Wednesday, July 30, 2014

Honesty and Transparency: Going Public With Our Struggle

"There is a unique pain that comes from preparing a place in your heart for a child that never comes." -David Platt

I'm going to begin by saying that I got David's permission before writing this post.  In fact, he was all for it.  I didn't want anyone to think I'm that crazy wife who spills the couple's deep dark secrets without asking their partner.  Until now, this struggle of ours for the past 16 months has been something we have only shared with good friends and family.  But it's been on my heart more and more recently to share publicly, and I believe there is a twofold purpose behind that.  For one, we obviously covet the prayers of those in our life.  And for another, I cannot help but think there are those who are walking a similar journey to us but feel alone in it, like no one understands.  I want those people to know that there is someone that "gets" what they are going through.  So, here it goes...

We are infertile.  Again.

Some of you may remember that we struggled with primary infertility with Joseph due to my endometriosis.  I wrote about it when I was pregnant with him, after an 18 month quest to have him, in this post: http://onefleshonelove.blogspot.com/2012/06/our-journey-to-parenthood.html .  What we didn't know at that time was that, while endometriosis put a damper on our fertility while trying for our first child, it would all but destroy it when trying for more.

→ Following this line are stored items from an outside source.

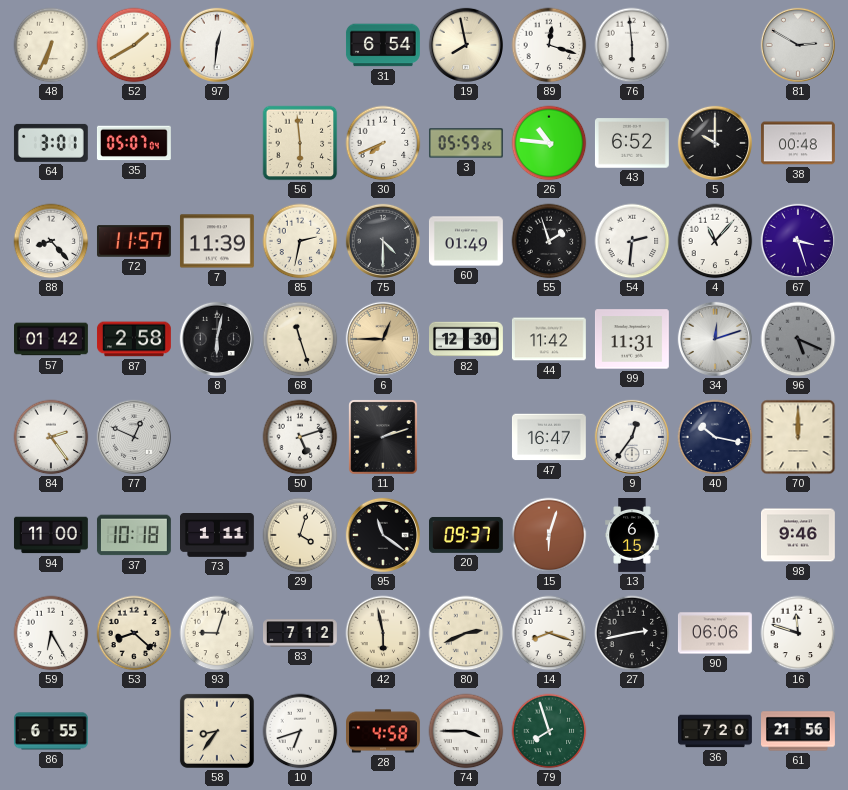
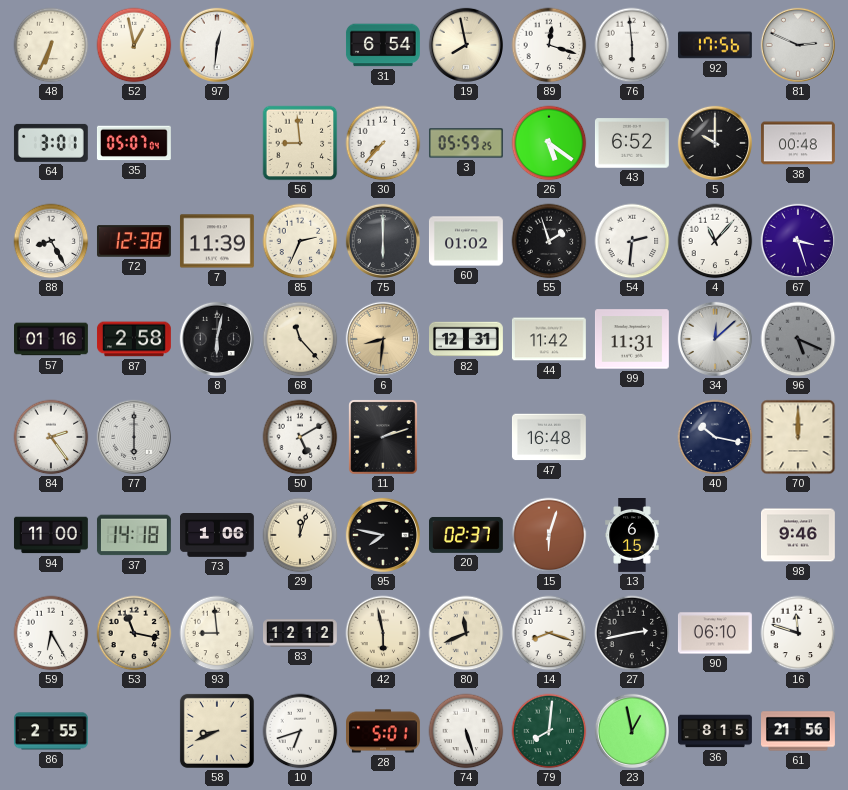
52: 1:40 -> 12:58
92: none -> 17:56
81: 2:50 -> 2:49
56: 5:59 -> 8:59
30: 7:41 -> 7:37
26: 10:46 -> 5:21
88: 8:23 -> 8:25
72: 11:57 -> 12:38
85: 2:32 -> 2:34
75: 4:30 -> 6:00
60: 01:49 -> 01:02
57: 01:42 -> 01:16
68: 11:27 -> 11:23
6: 12:45 -> 8:31
82: 12:30 -> 12:31
34: 12:12 -> 12:08
77: 12:49 -> 6:00
50: 5:12 -> 5:10
47: 16:47 -> 16:48
9: 12:36 -> none
37: 10:18 -> 14:18
73: 1:11 -> 1:06
29: 4:03 -> 12:03
95: 11:21 -> 7:47
20: 09:37 -> 02:37
53: 8:22 -> 11:17
93: 9:03 -> 8:59
83: 7:12 -> 12:12
80: 2:41 -> 11:41
90: 06:06 -> 06:10
86: 6:55 -> 2:55
58: 8:36 -> 8:41
28: 4:58 -> 5:01
74: 3:45 -> 5:27
79: 7:57 -> 8:01
23: none -> 12:58
36: 7:20 -> 8:15
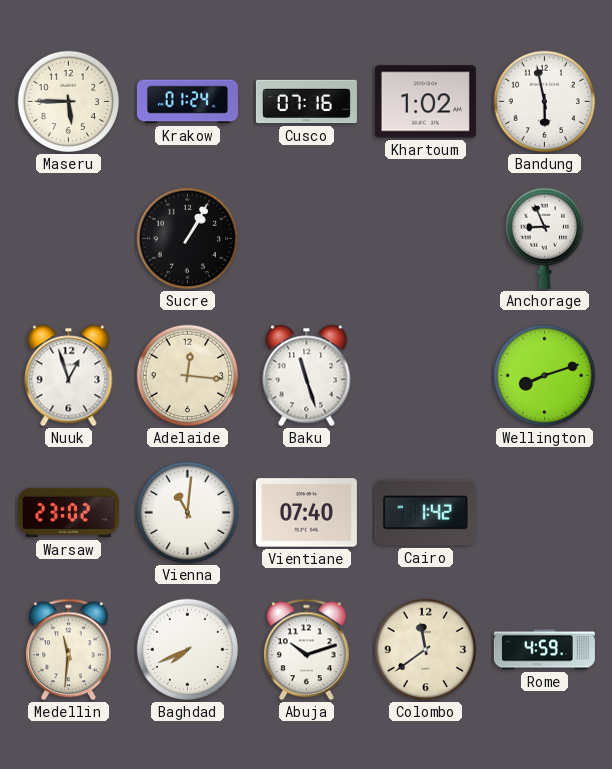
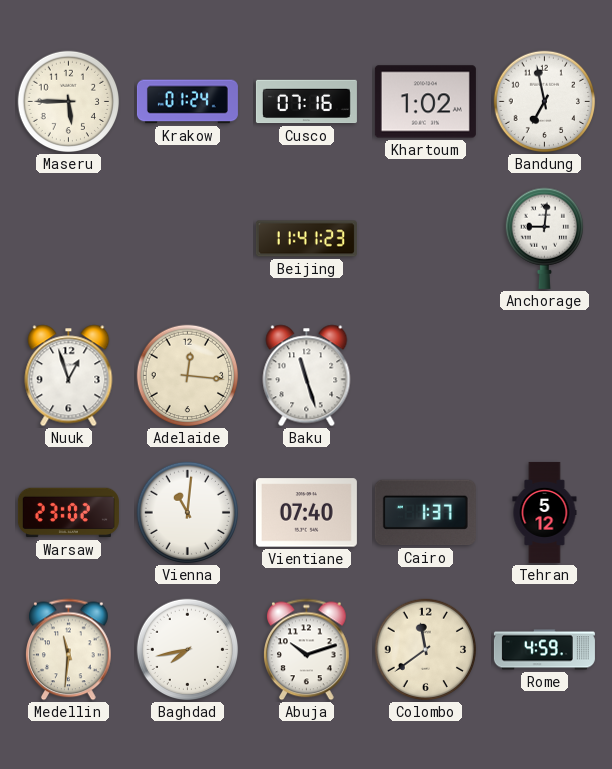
Bandung: 5:58 -> 6:58
Sucre: 1:05 -> none
Beijing: none -> 11:41
Anchorage: 8:56 -> 9:01
Wellington: 8:12 -> none
Cairo: 1:42 -> 1:37
Tehran: none -> 5:12
Baghdad: 7:41 -> 7:43
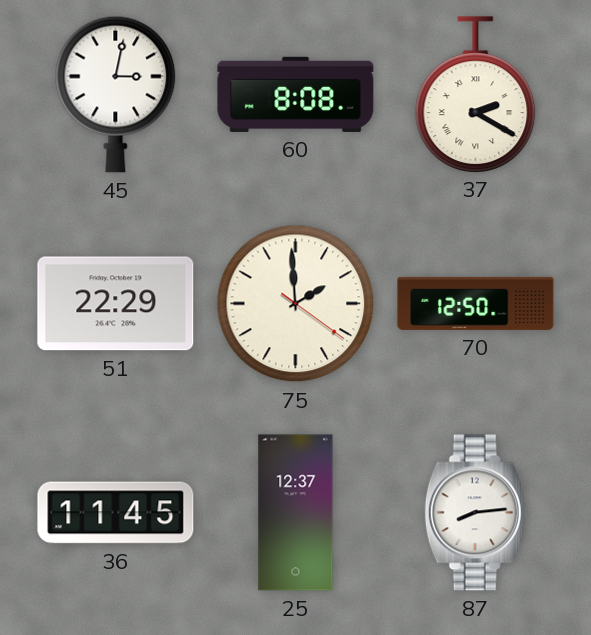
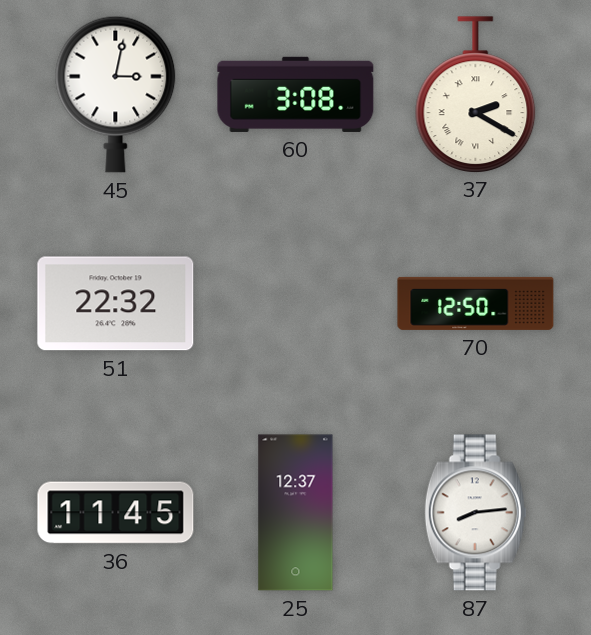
60: 8:08 -> 3:08
51: 22:29 -> 22:32
75: 1:59 -> none
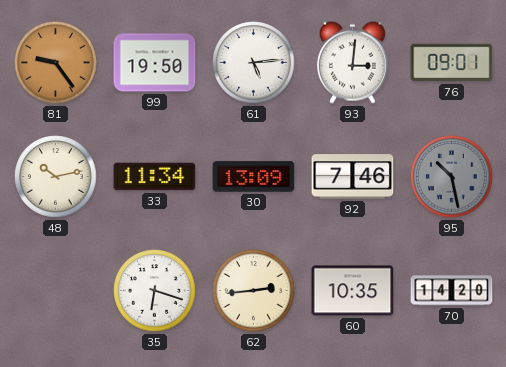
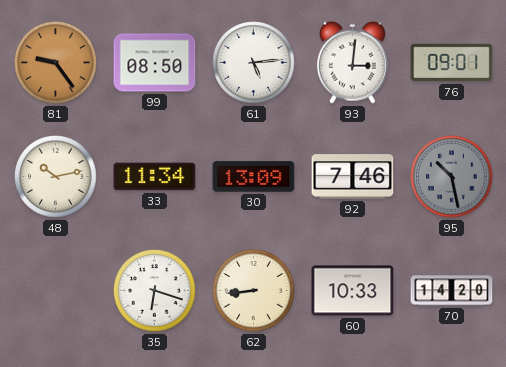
99: 19:50 -> 08:50
62: 2:44 -> 8:44
60: 10:35 -> 10:33
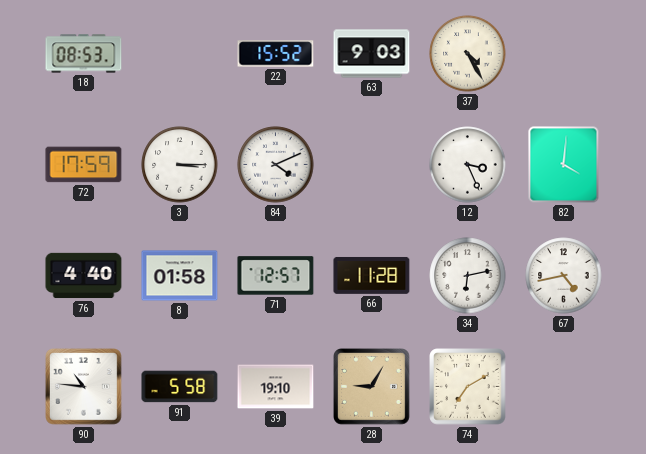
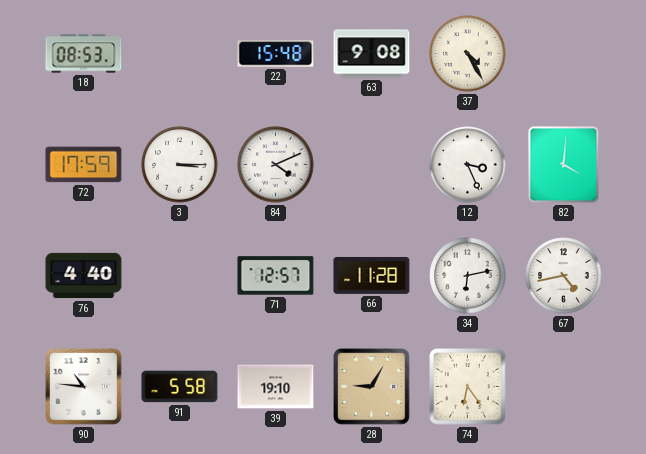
22: 15:52 -> 15:48
63: 9:03 -> 9:08
8: 01:58 -> none
74: 7:10 -> 6:24
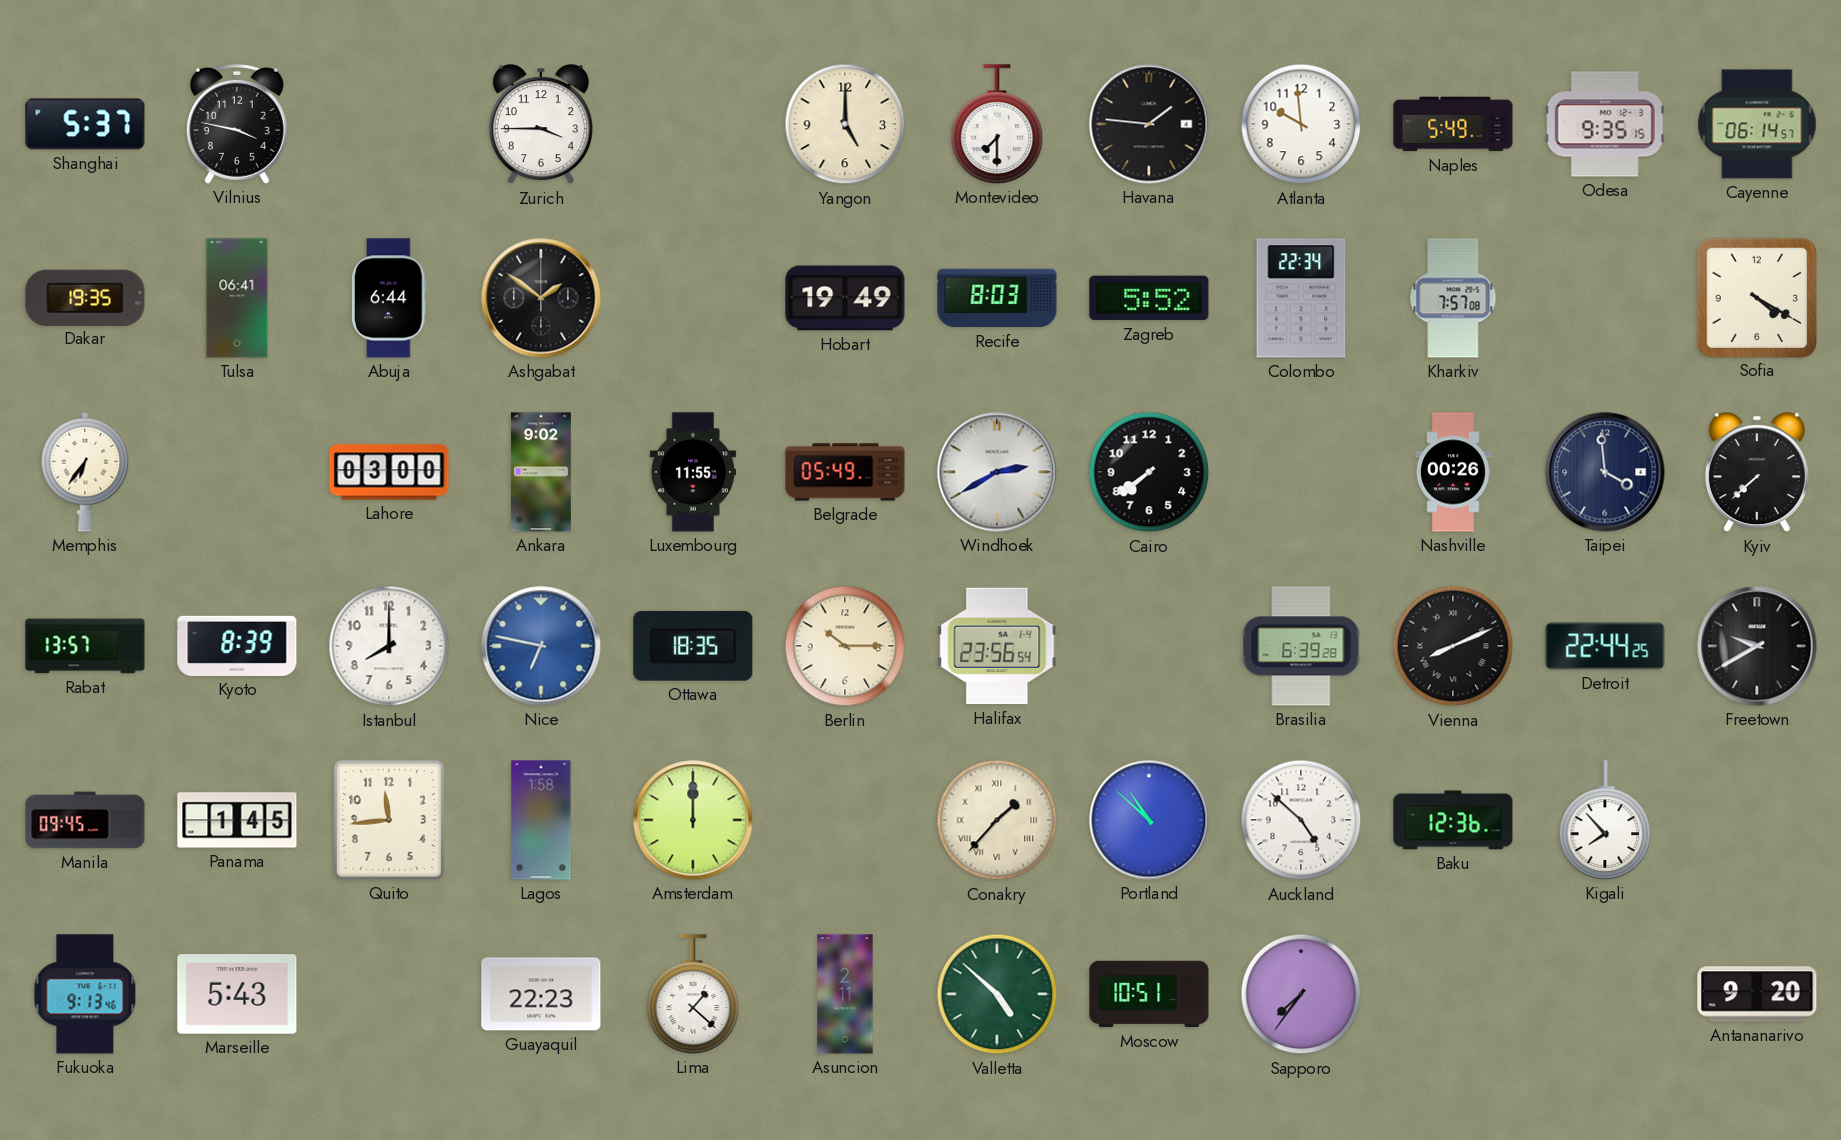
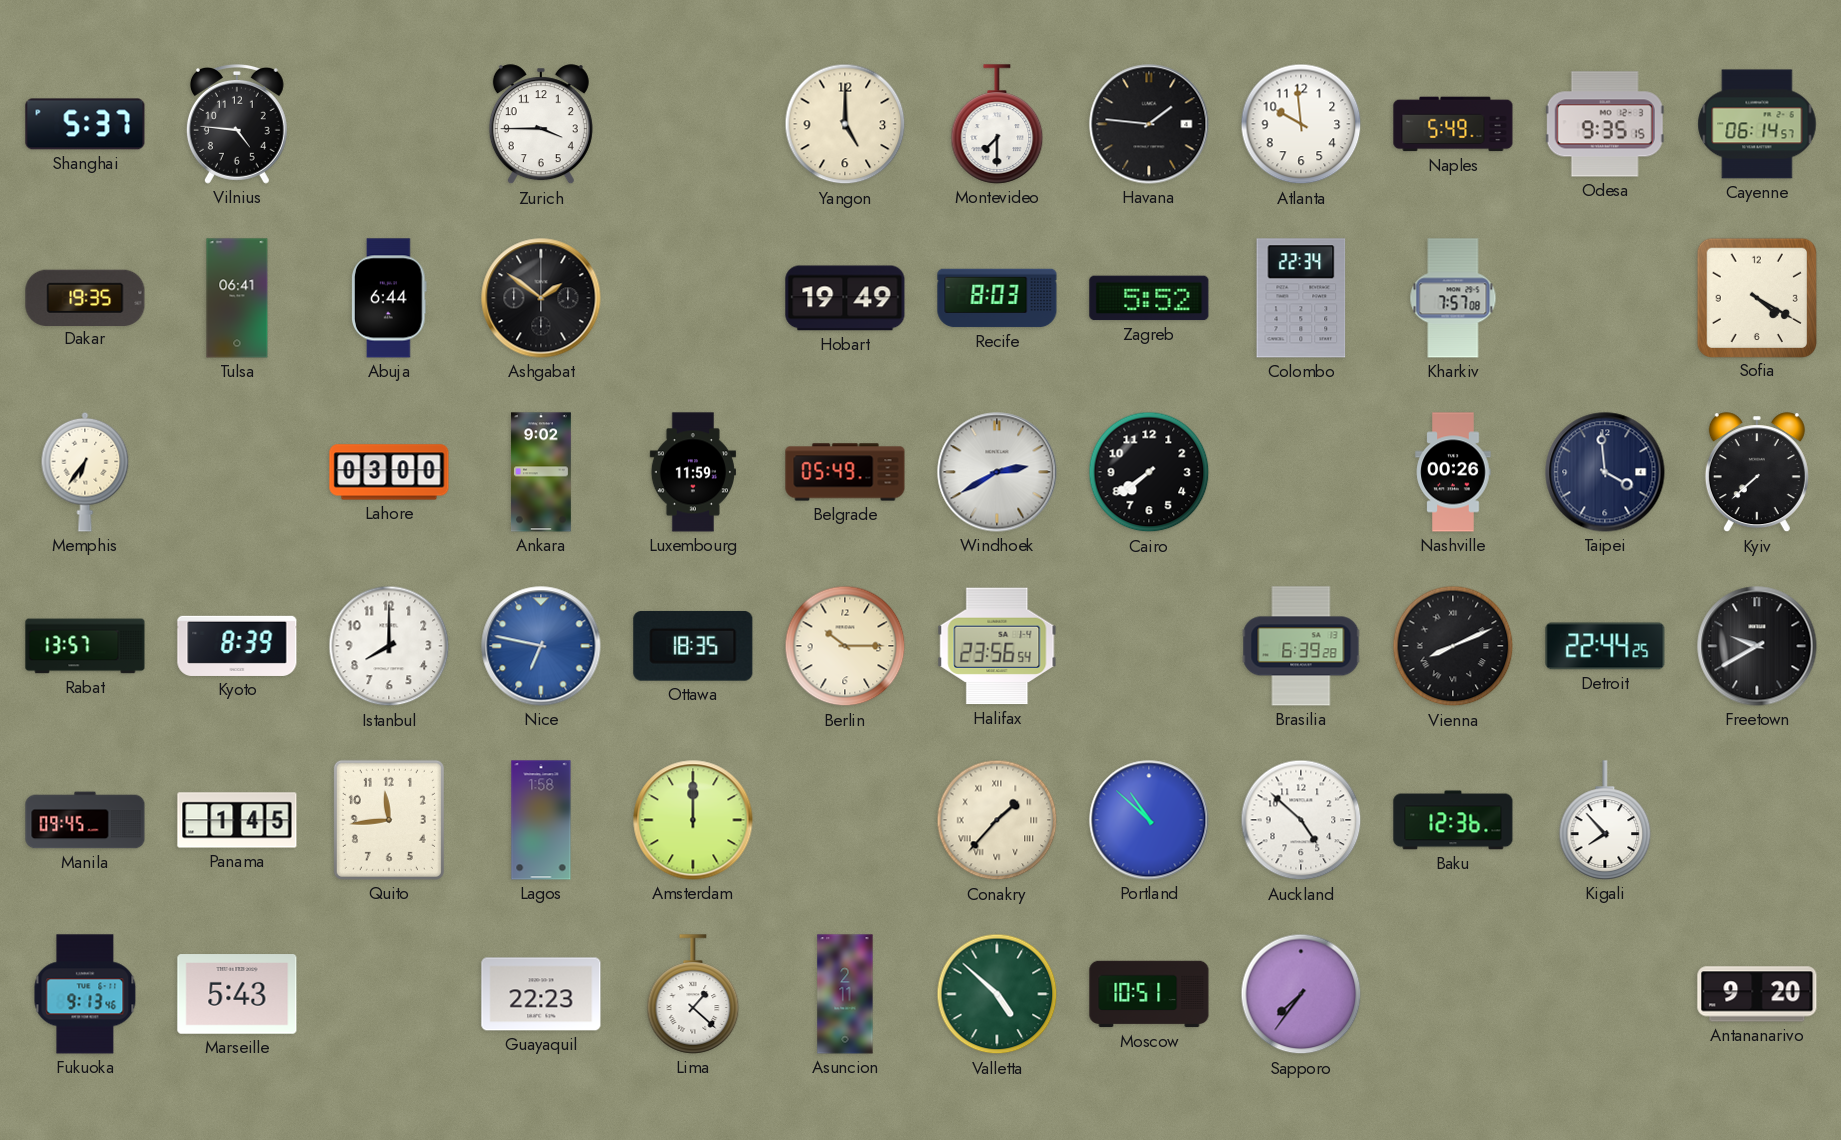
Vilnius: 3:47 -> 4:46
Luxembourg: 11:55 -> 11:59
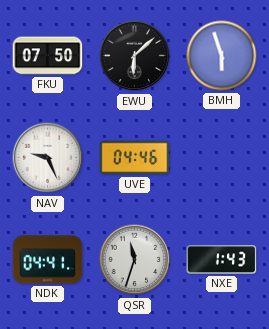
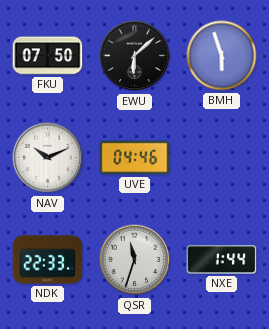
NAV: 9:26 -> 10:11
NDK: 04:41 -> 22:33
NXE: 1:43 -> 1:44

Because a) we knew my endometriosis WOULD regrow and b) that we ideally wanted a couple more children, if possible, we began trying to get pregnant with baby #2 when Joseph was 7 months old.  I truly didn't think my endo would be much of an issue this time around.  Joseph had been exclusively breastfed, and breastfeeding tends to slow the growth of endo in a woman.  And with only 7 months of growth opportunity post-pregnancy (my pregnancy with Joseph would have stalled the growth of the endo during those 9 months), I didn't see how we could have much of a problem this time.

What I didn't know then was that endometriosis has pretty much all but ruined our fertility.  I had no idea, as a teenager, that the same "little condition" that caused me to have pain each month would actually end up being a terrible disease that would make growing our family biologically very, very, very difficult.  Truthfully, I used to think that endo was a condition that some women just had to put up with, and other than some pretty significant physical discomfort and maybe a few extra months needed to get pregnant, it wasn't really a big deal.  I saw women who had struggled with it longer than I had talk about what a "terrible" and "life changing" disease it is.  Now, I agree.  It is a monster that can thoroughly alter your life either physically or emotionally.  And sadly, I'll have it forever.  There is no cure.  One day, when we are done having children, I can have a hysterectomy, but I've read of women having endometrial growth at other places inside their abdominal cavity EVEN after that.  It certainly won't ever affect my lifespan or anything crazy like that, but it will always be there.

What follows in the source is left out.